About this task:
The records below must be output exactly, with no images carried over.

━━━ Records supplied

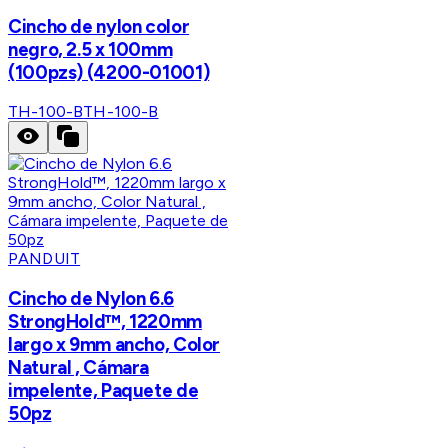
Cincho de nylon color
negro, 2.5 x 100mm
(100pzs) (4200-01001)
TH-100-B
TH-100-B
PANDUIT
Cincho de Nylon 6.6
StrongHold™, 1220mm
largo x 9mm ancho, Color
Natural , Cámara
impelente, Paquete de
50pz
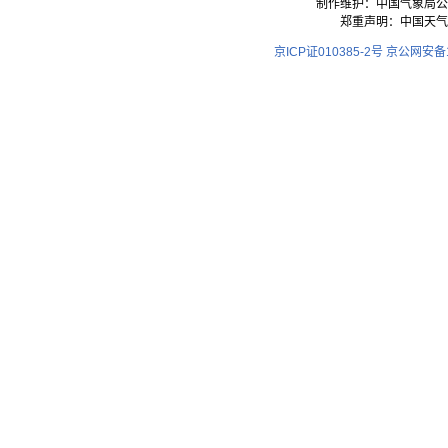
制作维护：中国气象局公
郑重声明：中国天气
京ICP证010385-2号
京公网安备11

━━━━━━

Your response:
Cincho de nylon color
negro, 2.5 x 100mm
(100pzs) (4200-01001)
TH-100-B
TH-100-B
PANDUIT
Cincho de Nylon 6.6
StrongHold™, 1220mm
largo x 9mm ancho, Color
Natural , Cámara
impelente, Paquete de
50pz
制作维护：中国气象局公
郑重声明：中国天气
京ICP证010385-2号
京公网安备11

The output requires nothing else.